Race - questions of perspective

(I have added some text at the end of yesterday's, mostly about Salvador Dali's ecstasy at Perpignan station.)

Grenoble-Pierrelatte-Orange-Avignon-Montpellier-Narbonne-Veronica's-Perpignan in six days, and today on to Girona. It may seem that I'm racing through places but I'm not, I'm heading somewhere specific much more slowly than anyone who flies and I'm choosing my stopping places carefully. But travelling a short way once a day, and taking time to visit the area around each new sleeping-place, is making this trip feel much longer than it actually is.

My solitary travel (which people keep telling me wrongly is 'brave') gives me lots of time to muse. This morning, as I walked through modern Girona to the medieval city walls, I passed a couple with a child, all with the same sun-skin tone that is common in this part of Europe.
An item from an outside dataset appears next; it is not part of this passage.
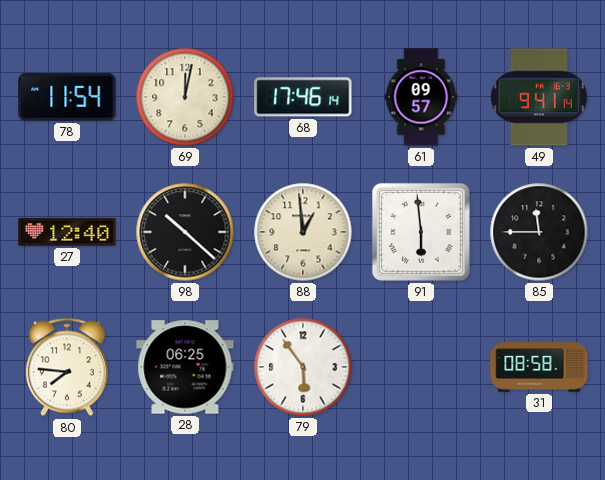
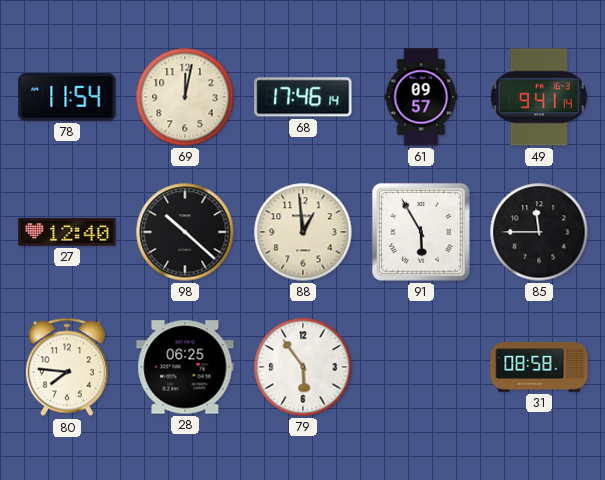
91: 5:59 -> 5:55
Why did I notice that he was a fair African and she was a dark Spaniard? Why did I do a double-take then register from his features that he was probably mixed-race? And if so, why did I label him 'African' not 'European'? Why have I learnt to notice such categories so quickly and what sorts of subliminal assessments are going on in my brain when I do?

The musing continued as I walked round the wall where I first engaged, through smiles, with a young man (two more categories there) who told me he was from Poland. But the group of young men talking Russian with their intrusive loud banter and music appeared not even to see me. Why? Russian? Male? Young? A crowd? Boors? 

In places the path on the top of the wall was narrow. Some people let me go first, some didn't. Some thanked me when I let them go first, others seemed not to notice that I'd stepped back. With each interaction - haughty, polite, oblivious, friendly, arrogant, smiling, rude, kind, selfish, engaging - I found myself listening for languages and accents. I know perfectly well that they are all individuals with their (his?/her?) own characteristics and preoccupations and that none of this correlates with race but my own systems for categorising were working flat out.

Could they see my obsessive categorising or were they all doing the same, consciously or otherwise?

I'm not even sure I can claim that my sensitivities were heightened by having, this morning, crossed a national border but remained in the same language-territory (Catalunya), though of course the political sensitivities here interest me. There is a highly visible campaign for Catalan independence in Girona - slogans, flags and yellow ribbons everywhere - and I wondered whether people would prefer to speak to me in Spanish or that even-more dominating language, English. My unscientific sample from the day showed that they didn't mind - the overwhelming category they fitted into was kindness.

Girona was a revelation. Before I'd even left the railway station I had a map with recommendations of places to go, and had acquired - easily, cheaply, with humour and a Spanish lesson thrown in - a Spanish senior railcard (I was wrongly informed that the convoluted French one covered Spain).

The walls provided a fine overview of the town and surrounding area but apart from looking at washing, I enjoyed it more when I got to ground level. I was totally smitten by the Beatus de Liébana - a commentary in the cathedral treasury on the Apocalypse written in 975 by monk Emeterius and illustrated by nun Ende. Such perceptions of heaven, the world, the horsemen, trees and animals, especially snakes! And I'd happily take a tour into Ende's hell and meet her delightful devil.

I did the sort of absurd rate of visiting that tourists do (Westminster Abbey, The Tower of London and the National Gallery all on the same day?!) so after the cathedral I saw the Arab baths (actually shared, and with a star of David in the ceiling), the Basilica and the Lion, which was created presciently in the 12th century ready for the invention of selfies. But the best was just wandering around the town. I'd been told to cross a bridge over the river Onyar and look back but had no idea why. My first extra and about a hundred others (one here) are why. Wow!  (I know that they'd garner more blip-attention than my main but you're also more likely to see this sort in a google image search for Girona.)

And I had great fun watching photo shoots, some more skilled than others, on the cathedral steps. My second extra was a role change, with one of the models taking photos of the other with the photographer. Wish I could have compared shots. I suspect the cathedral door was prettily in the back of all his.